Passage
But Yahweh hurled a great wind on the sea, and there was a great storm on the sea so that the ship gave thought to breaking apart.
But Yahweh hurled a great wind on the sea, and there was a great storm on the sea so that the ship gave thought to breaking apart.
Jonah 1:2 “Arise, go to Nineveh, the great city, and call out against it, for their evil has come up before Me.”
Jonah 1:3 Yet Jonah arose to flee to Tarshish from the presence of Yahweh. So he went down to Joppa, found a ship which was going to Tarshish, and paid its fare and went down into it to go with them to Tarshish from the presence of Yahweh.
Jonah 1:4 But Yahweh hurled a great wind on the sea, and there was a great storm on the sea so that the ship gave thought to breaking apart.
Jonah 1:5 Then the sailors became fearful, and every man cried to his god, and they hurled the cargo which was in the ship into the sea to lighten it for them. But Jonah had gone down below into the innermost part of the vessel, lain down, and fallen deep asleep.

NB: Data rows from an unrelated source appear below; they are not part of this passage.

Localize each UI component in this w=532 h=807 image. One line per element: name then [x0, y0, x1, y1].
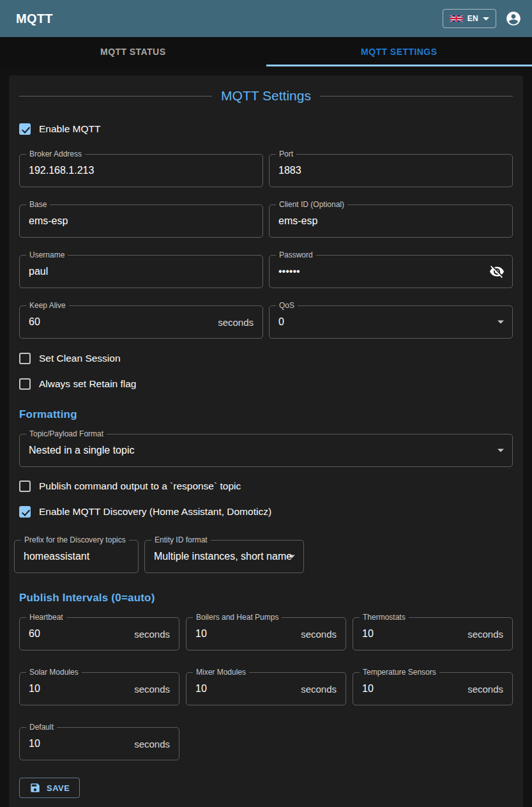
formatting-heading: Formatting: [19, 408, 513, 421]
field-label: Heartbeat: [26, 613, 66, 622]
language-selector-button[interactable]: EN: [443, 9, 496, 28]
password-field[interactable]: Password: [269, 255, 513, 288]
save-button[interactable]: SAVE: [19, 778, 80, 798]
field-label: Username: [26, 250, 68, 259]
field-label: Default: [26, 723, 57, 732]
mixer-modules-field[interactable]: Mixer Modules seconds: [186, 672, 346, 705]
base-clientid-row: Base Client ID (Optional): [19, 204, 513, 238]
field-label: Temperature Sensors: [360, 668, 439, 677]
topic-format-select-value[interactable]: Nested in a single topic: [20, 434, 512, 466]
chevron-down-icon: [289, 555, 295, 558]
visibility-off-icon[interactable]: [489, 264, 505, 279]
checkbox-label: Enable MQTT Discovery (Home Assistant, D…: [39, 506, 271, 518]
settings-card: MQTT Settings Enable MQTT Broker Address…: [9, 75, 523, 807]
port-input[interactable]: [270, 155, 512, 187]
field-label: Topic/Payload Format: [26, 429, 107, 438]
field-label: Prefix for the Discovery topics: [21, 535, 129, 544]
password-input[interactable]: [270, 256, 512, 288]
field-label: Solar Modules: [26, 668, 82, 677]
checkbox-label: Set Clean Session: [39, 353, 121, 364]
divider-left: [19, 96, 212, 96]
topic-format-row: Topic/Payload Format Nested in a single …: [19, 434, 513, 467]
unit-suffix: seconds: [301, 629, 337, 640]
unit-suffix: seconds: [467, 629, 503, 640]
thermostats-field[interactable]: Thermostats seconds: [353, 617, 513, 650]
retain-flag-checkbox[interactable]: Always set Retain flag: [19, 376, 513, 392]
qos-select-value[interactable]: 0: [270, 306, 512, 338]
boilers-field[interactable]: Boilers and Heat Pumps seconds: [186, 617, 346, 650]
account-button[interactable]: [505, 10, 522, 27]
checkbox-label: Publish command output to a `response` t…: [39, 480, 241, 492]
chevron-down-icon: [483, 17, 489, 20]
field-label: Password: [276, 250, 316, 259]
temperature-sensors-field[interactable]: Temperature Sensors seconds: [353, 672, 513, 705]
default-interval-field[interactable]: Default seconds: [19, 727, 179, 760]
keep-alive-field[interactable]: Keep Alive seconds: [19, 305, 263, 339]
discovery-options-row: Prefix for the Discovery topics Entity I…: [14, 540, 513, 573]
uk-flag-icon: [450, 15, 463, 22]
qos-select[interactable]: QoS 0: [269, 305, 513, 339]
mqtt-discovery-checkbox[interactable]: Enable MQTT Discovery (Home Assistant, D…: [19, 504, 513, 519]
username-password-row: Username Password: [19, 255, 513, 288]
save-button-label: SAVE: [47, 783, 70, 793]
discovery-prefix-input[interactable]: [15, 541, 138, 573]
broker-address-field[interactable]: Broker Address: [19, 154, 263, 187]
enable-mqtt-checkbox[interactable]: Enable MQTT: [19, 121, 513, 137]
clean-session-checkbox[interactable]: Set Clean Session: [19, 351, 513, 366]
unit-suffix: seconds: [134, 684, 170, 695]
publish-intervals-grid: Heartbeat seconds Boilers and Heat Pumps…: [19, 617, 513, 760]
checkbox-unchecked-icon: [19, 378, 31, 390]
client-id-input[interactable]: [270, 205, 512, 237]
field-label: Mixer Modules: [193, 668, 249, 677]
heartbeat-field[interactable]: Heartbeat seconds: [19, 617, 179, 650]
entity-id-format-select[interactable]: Entity ID format Multiple instances, sho…: [144, 540, 304, 573]
divider-right: [320, 96, 513, 96]
field-label: Entity ID format: [151, 535, 211, 544]
checkbox-label: Enable MQTT: [39, 123, 100, 135]
checkbox-unchecked-icon: [19, 353, 31, 364]
unit-suffix: seconds: [134, 629, 170, 640]
tab-mqtt-settings[interactable]: MQTT SETTINGS: [266, 37, 532, 66]
username-input[interactable]: [20, 256, 262, 288]
section-title: MQTT Settings: [221, 88, 311, 104]
broker-address-input[interactable]: [20, 155, 262, 187]
field-label: Port: [276, 150, 296, 158]
keepalive-qos-row: Keep Alive seconds QoS 0: [19, 305, 513, 339]
response-topic-checkbox[interactable]: Publish command output to a `response` t…: [19, 479, 513, 494]
section-title-row: MQTT Settings: [19, 88, 513, 104]
unit-suffix: seconds: [301, 684, 337, 695]
base-field[interactable]: Base: [19, 204, 263, 238]
base-input[interactable]: [20, 205, 262, 237]
chevron-down-icon: [498, 449, 504, 452]
publish-intervals-heading: Publish Intervals (0=auto): [19, 592, 513, 604]
tab-bar: MQTT STATUS MQTT SETTINGS: [0, 37, 532, 66]
checkbox-checked-icon: [19, 123, 31, 135]
field-label: QoS: [276, 301, 298, 310]
topic-payload-format-select[interactable]: Topic/Payload Format Nested in a single …: [19, 434, 513, 467]
page-title: MQTT: [16, 12, 53, 26]
broker-port-row: Broker Address Port: [19, 154, 513, 187]
entity-id-select-value[interactable]: Multiple instances, short name: [145, 541, 303, 573]
unit-suffix: seconds: [218, 317, 254, 328]
unit-suffix: seconds: [134, 739, 170, 749]
solar-modules-field[interactable]: Solar Modules seconds: [19, 672, 179, 705]
checkbox-label: Always set Retain flag: [39, 378, 137, 390]
field-label: Client ID (Optional): [276, 200, 347, 209]
checkbox-checked-icon: [19, 506, 31, 518]
unit-suffix: seconds: [467, 684, 503, 695]
tab-mqtt-status[interactable]: MQTT STATUS: [0, 37, 266, 66]
field-label: Keep Alive: [26, 301, 69, 310]
field-label: Broker Address: [26, 150, 85, 158]
username-field[interactable]: Username: [19, 255, 263, 288]
field-label: Thermostats: [360, 613, 409, 622]
app-header: MQTT EN: [0, 0, 532, 37]
chevron-down-icon: [498, 321, 504, 324]
save-icon: [29, 782, 41, 794]
client-id-field[interactable]: Client ID (Optional): [269, 204, 513, 238]
language-code-label: EN: [467, 14, 478, 23]
port-field[interactable]: Port: [269, 154, 513, 187]
checkbox-unchecked-icon: [19, 480, 31, 492]
field-label: Boilers and Heat Pumps: [193, 613, 282, 622]
discovery-prefix-field[interactable]: Prefix for the Discovery topics: [14, 540, 139, 573]
account-circle-icon: [505, 18, 522, 29]
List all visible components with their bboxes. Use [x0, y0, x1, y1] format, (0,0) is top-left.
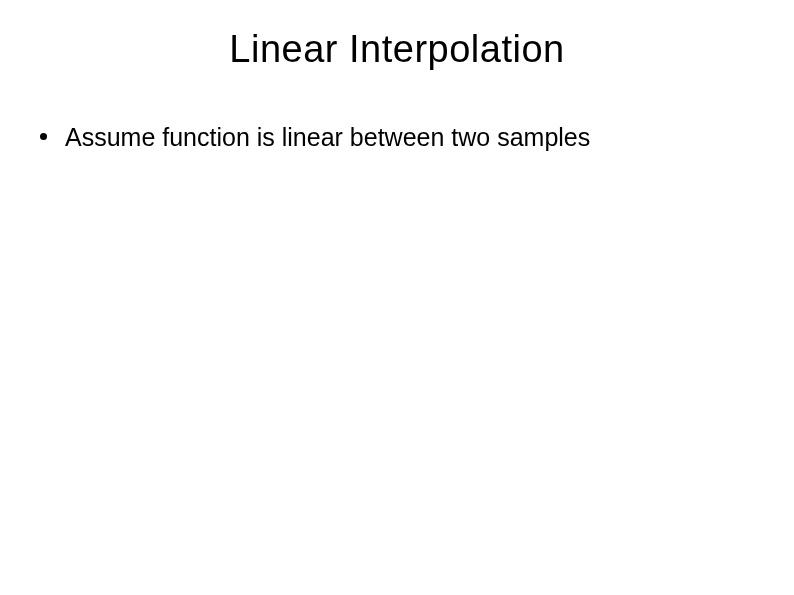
- slide-content: Assume function is linear between two sa…: [0, 71, 794, 154]
- slide-title: Linear Interpolation: [0, 0, 794, 71]
- bullet-dot-icon: [40, 133, 47, 140]
- bullet-text: Assume function is linear between two sa…: [65, 121, 590, 154]
- bullet-item: Assume function is linear between two sa…: [40, 121, 754, 154]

Jonah 1:6 So the captain came near to him and said to him, “How is it that you are deeply sleeping? Arise, call on your god. Perhaps your god will be concerned about us so that we will not perish.”
The verse centers on "yahweh", "hurled", "great", "wind", "storm", "ship", and "gave". It is saying that the verse draws attention to "yahweh" and "hurled", so its meaning should be read from those terms before moving to application.
The nearby context moves from verse 3's "Yet Jonah arose to flee to Tarshish..." into verse 5's "Then the sailors became fearful and every...", so "yahweh" and "hurled" belong inside that flow. In Jonah context, the local focus is covenant, worship, and faithfulness.
A plain takeaway is to answer the verse's own emphasis on "yahweh" and "hurled" with trust shaped by these words, not by a vague optimism outside the passage.